По утверждении в 1921 г. устава о промоциях в Бакинском Государственном Университете, восемь глав книги были предметом публичного диспута в открытом заседании историко-филологического факультета, коим автору, по защищении диссертации, присуждена была ученая степень доктора классической филологии. Моим уважаемым оппонентам на диспуте, профессорам А. О. Маковельскому, Л. Г. Лопатинскому, Е. И. Байбакову и А. Д. Гуляеву[542], благодарен я за ценные напоминания и советы.

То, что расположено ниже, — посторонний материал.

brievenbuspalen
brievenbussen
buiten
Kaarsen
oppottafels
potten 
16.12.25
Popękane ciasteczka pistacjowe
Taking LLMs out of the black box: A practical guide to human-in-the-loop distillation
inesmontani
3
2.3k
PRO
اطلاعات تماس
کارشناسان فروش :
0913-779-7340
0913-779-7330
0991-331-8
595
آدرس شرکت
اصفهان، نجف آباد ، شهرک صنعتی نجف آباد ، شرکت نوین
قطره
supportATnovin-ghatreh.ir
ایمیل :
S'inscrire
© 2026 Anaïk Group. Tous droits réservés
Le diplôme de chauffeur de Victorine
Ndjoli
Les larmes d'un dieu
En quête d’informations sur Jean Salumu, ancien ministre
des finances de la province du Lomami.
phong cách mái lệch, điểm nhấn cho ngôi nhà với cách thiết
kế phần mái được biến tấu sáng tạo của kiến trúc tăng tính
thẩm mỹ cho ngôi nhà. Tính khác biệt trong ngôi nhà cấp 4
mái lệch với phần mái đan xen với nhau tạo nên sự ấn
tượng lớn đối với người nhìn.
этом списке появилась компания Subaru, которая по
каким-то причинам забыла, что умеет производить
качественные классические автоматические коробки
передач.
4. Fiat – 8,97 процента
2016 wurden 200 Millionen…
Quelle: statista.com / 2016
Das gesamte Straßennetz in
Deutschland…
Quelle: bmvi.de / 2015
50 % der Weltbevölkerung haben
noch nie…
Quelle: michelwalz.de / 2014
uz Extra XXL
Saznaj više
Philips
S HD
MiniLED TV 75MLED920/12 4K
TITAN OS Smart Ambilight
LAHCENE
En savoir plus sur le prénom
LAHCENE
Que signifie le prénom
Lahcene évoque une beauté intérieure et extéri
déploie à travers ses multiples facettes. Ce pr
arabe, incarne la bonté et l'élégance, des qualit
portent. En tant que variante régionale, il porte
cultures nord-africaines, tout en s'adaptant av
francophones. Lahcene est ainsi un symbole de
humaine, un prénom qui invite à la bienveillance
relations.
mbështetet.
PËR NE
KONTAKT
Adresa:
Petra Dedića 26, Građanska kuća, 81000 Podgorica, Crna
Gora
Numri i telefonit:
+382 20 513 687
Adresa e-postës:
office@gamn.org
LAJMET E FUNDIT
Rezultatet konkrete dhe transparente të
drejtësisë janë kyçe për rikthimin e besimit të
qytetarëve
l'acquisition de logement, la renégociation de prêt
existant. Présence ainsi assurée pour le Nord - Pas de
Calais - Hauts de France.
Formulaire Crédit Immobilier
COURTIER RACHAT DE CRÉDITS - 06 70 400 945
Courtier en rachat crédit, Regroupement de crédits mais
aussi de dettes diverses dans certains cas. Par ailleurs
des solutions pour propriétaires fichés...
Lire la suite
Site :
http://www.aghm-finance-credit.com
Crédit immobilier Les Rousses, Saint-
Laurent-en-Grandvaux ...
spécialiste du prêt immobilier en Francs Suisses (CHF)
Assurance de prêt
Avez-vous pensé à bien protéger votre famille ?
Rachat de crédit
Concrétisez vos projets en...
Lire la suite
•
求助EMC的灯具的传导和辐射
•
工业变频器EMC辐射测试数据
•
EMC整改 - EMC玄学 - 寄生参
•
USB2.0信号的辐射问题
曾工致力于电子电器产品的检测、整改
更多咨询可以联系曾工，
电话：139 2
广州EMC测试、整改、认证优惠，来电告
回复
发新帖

Осуществлением настоящего издания обязан я Азербайджанскому Народному Комиссариату Просвещения. Печатание книги представило немалые трудности; пришлось, к сожалению, отказаться от употребления греческого шрифта и удовольствоваться латинскою транскрипцией, ныне, впрочем, встречающейся нередко[543][544]. В деле печатания любезную помощь не однажды оказывал мне научный сотрудник университета при кафедре классической филологии П. Х. Тумбиль[545]: приношу ему свою благодарность.
540
541
Каковы в новейшей литературе о религии Диониса статьи Kern’a (Pauly-Wissowa’s Real-Encyklopädie der. class. Alterthums-Wissenschaft. Bd. V, Sp. 1010—1046, s. v. Dionysos), Voigt’a u Thraemer’a (Roscher’s Ausführl. Lexikon der griech. u. röm. Mythologie, I, 1029—1153, s. v. Dionysos) и соответствующие главы в труде:
542
543
Буквы êta и ômega передаются через ê, ô; alpha, êta, ômega с iôta subscripta через âi, êi, ôi; дифтонг omicron-ypsilon — через u; дифтонги alpha-ypsilon, epsilon-ypsilon, êta-ypsilon — череа au, eu, êu; gamma — перед гортанной — через n. Облеченное ударение на alpha и акценты вообще — вовсе не обозначаются.